Taking time to grieve is also important, including, if possible, time off from work. Some people find it helpful to travel — or to throw themselves into projects — while others like to spend some private time. For those experiencing stillbirth, the opportunity to hold the baby, take photographs, and keep mementos like footprints or hair clippings, can be incredibly valuable. Organizations like Now I Lay Me Down to Sleep offer volunteer photographers to memorialize a stillbirth, and even if parents aren’t ready to look at those photos right away, they may be treasured in the future.

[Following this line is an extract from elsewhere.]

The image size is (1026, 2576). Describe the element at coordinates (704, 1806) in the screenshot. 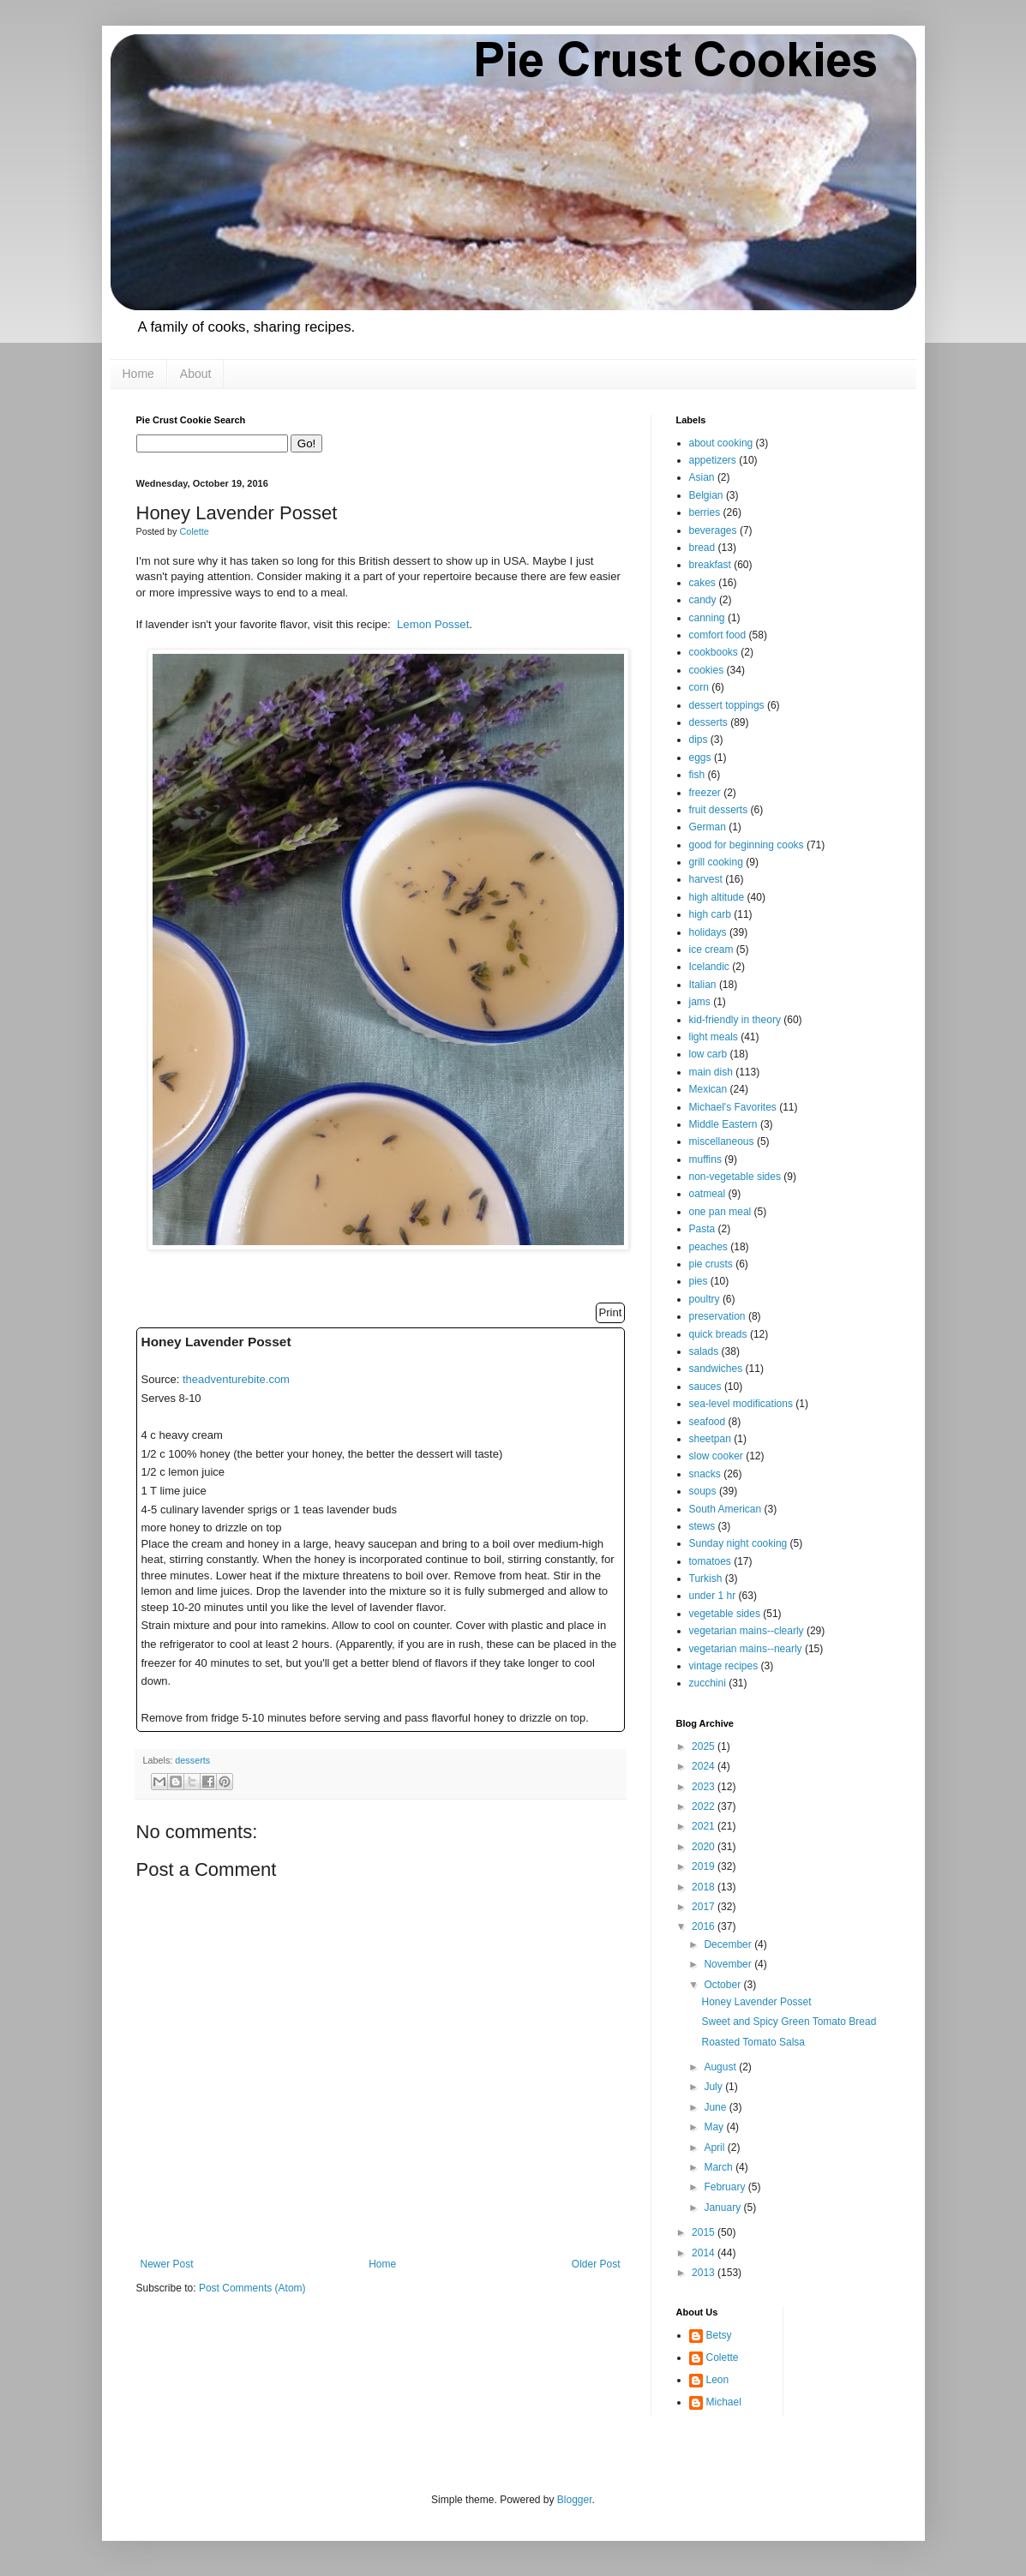 I see `2022` at that location.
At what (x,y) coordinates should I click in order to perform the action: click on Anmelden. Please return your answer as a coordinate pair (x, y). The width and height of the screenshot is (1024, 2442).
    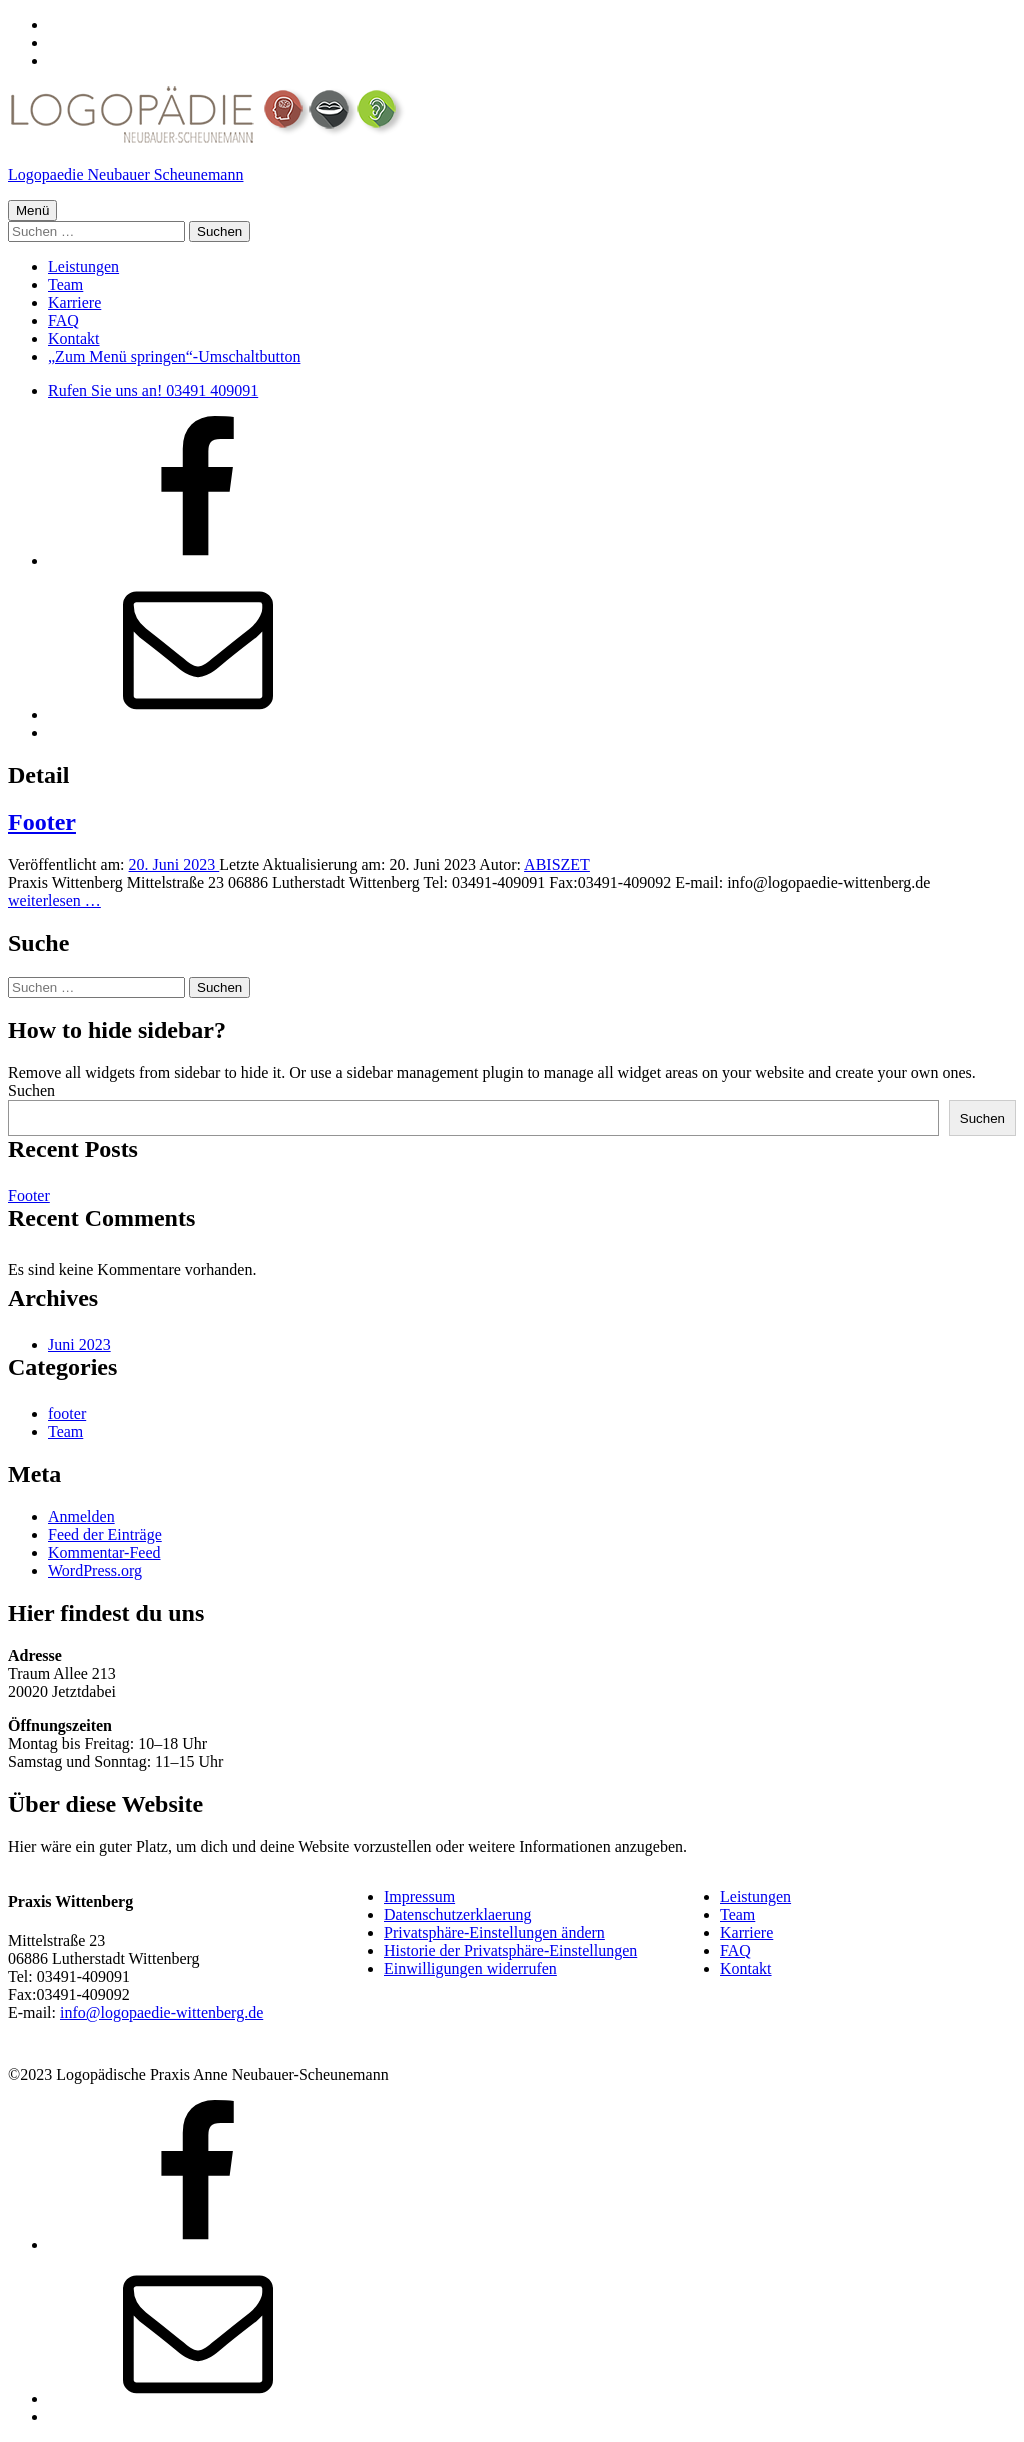     Looking at the image, I should click on (81, 1516).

Among her patients, she notes, once people start talking about miscarriage and stillbirth, it’s common for friends and family to come out of the woodwork with stories of their own. Hearing that others have gone through the experience can help people work through grief and find commonality — and attending a miscarriage or stillbirth support group can be very beneficial. Community organizations, birthing centers, hospitals, and mental health professionals often offer pregnancy loss groups and may divide by gestational age so people can connect with parents who know how they feel.
“The most important thing for women who miscarried,” says Zoldbrod, “is to join a miscarriage support group. In a miscarriage support group, people understand your pain. Another really terrible thing about miscarriage — or being infertile — is the unbelievable envy one feels when one sees pregnant women…in a miscarriage support group, no one will tell you you’re going to hell for having those feelings.”
Sometimes, support of friends and family isn’t enough. There’s cause to worry when grief starts to interfere with people’s lives, and when they have trouble going about their day. If someone appears to be suicidal, or is contemplating self-harm, it’s especially critical to get outside help. But therapy can be helpful even when people aren’t feeling like their grief is out of control — talking to a professional in a safe setting can help people unpack and process grief, with or without a partner. And it’s not about “getting over it,” but moving forward.
Miscarriage doesn’t have to be the subject of silent stigma and shame, but that’s a process that begins one person at a time. Being frank about pregnancy loss can reduce the sense of feeling alone, while affirming the validity of grief can help parents feel more comfortable grieving with their community, rather than doing so in isolation.